Colorectal cancer is one of the most prevalent and leading causes of cancer death worldwide [1]. The survival of patients with potentially curable colorectal cancer is mainly determined by pathologic tumor and lymph node staging. In locoregional disease, the extent of lymph node involvement is the most significant indicator for disease free- and overall survival rates [2]. Currently, the American Joint Committee on Cancer (AJCC) the tumor node metastasis (TNM) staging system is widely used for staging colorectal cancer. According to this staging system, lymph node staging is defined based on the number of involved lymph nodes [3]. Evaluation of at least 12 lymph nodes is currently considered as an adequate node staging in colorectal cancer [4]. However, despite advances in colorectal surgery, inadequate lymph nodes examination remains a common practice in resected colorectal cancer [5,6]. This pitfall is more prominent in the rectal location, particularly in cases receiving neoadjuvant chemoradiation [5,7]. In an analytical review, the mean total number of lymph nodes examined was 10.9, while 5.4% of patients having no lymph node identified and only 41.2% of all patients had adequate (≥12) lymph node evaluation [5]. Insufficient lymph nodes staging of colorectal cancer can potentially lead to understaging of patients with stage III and categorizing these tumor as stage I and II disease [8]. Subsequently, it causes a significant clinical challenge for predicting the prognosis and determining adjuvant treatments [2].
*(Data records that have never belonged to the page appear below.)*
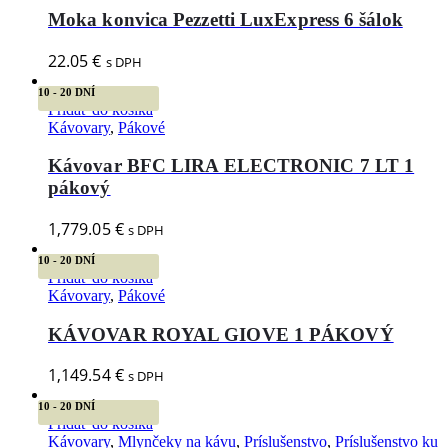
Moka konvica Pezzetti LuxExpress 6 šálok
22.05
€
s DPH
10 - 20 DNÍ
Pridať do košíka
Kávovary
,
Pákové
Kávovar BFC LIRA ELECTRONIC 7 LT 1
pákový
1,779.05
€
s DPH
10 - 20 DNÍ
Pridať do košíka
Kávovary
,
Pákové
KÁVOVAR ROYAL GIOVE 1 PÁKOVÝ
1,149.54
€
s DPH
10 - 20 DNÍ
Pridať do košíka
Kávovary
,
Mlynčeky na kávu
,
Príslušenstvo
,
Príslušenstvo ku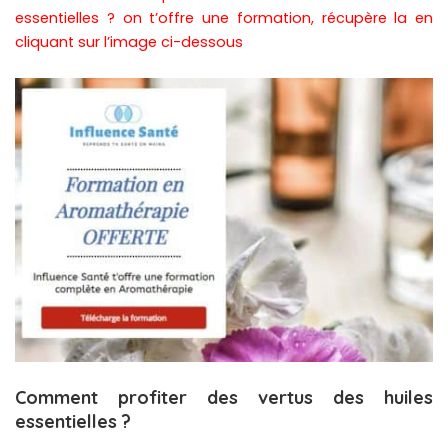
essentielles ? on t’offre une formation, récupère la en
cliquant sur l’image ci-dessous
Comment profiter des vertus des huiles
essentielles ?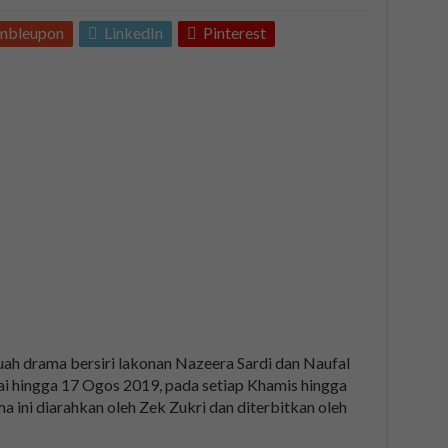
mbleupon
LinkedIn
Pinterest
ah drama bersiri lakonan Nazeera Sardi dan Naufal
lai hingga 17 Ogos 2019, pada setiap Khamis hingga
ini diarahkan oleh Zek Zukri dan diterbitkan oleh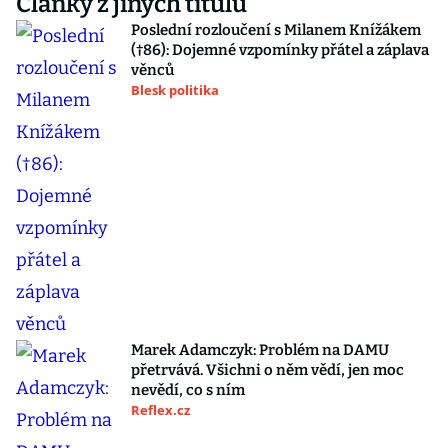
Články z jiných titulů
Poslední rozloučení s Milanem Knížákem
(†86): Dojemné vzpomínky přátel a záplava
věnců
Blesk politika
Marek Adamczyk: Problém na DAMU
přetrvává. Všichni o něm vědí, jen moc
nevědí, co s ním
Reflex.cz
In addition, many recent studies investigated the prognostic impact of total lymph node identified and ratio of lymph nodes in resected colorectal cancer [2,9]. In another review, Ghahramani et al. [10] found the higher number of assessed lymph nodes as a favorable prognostic factor for overall survival in 10 out of 11 studies on node negative colorectal cancer. Furthermore, in 14 out of 15 studies on node positive (stage III) colorectal cancer, higher lymph node ratio was a poor prognostic indicator for overall and/or disease free survival. The authors concluded that tumor stage might be a more useful prognostic indicator compared to node stage in the patients with inadequate lymph node staging [10].
The exact mechanism by which inadequate lymph node evaluation leads to poor survival of patients with colorectal cancer remains to be defined; however, incomplete lymph node dissection and inaccurate lymph node staging are the most important factors. Therefore, optimizing surgical techniques and pathologic review of surgical specimen are suggested for improving the number of lymph node identified in patients with colorectal cancer.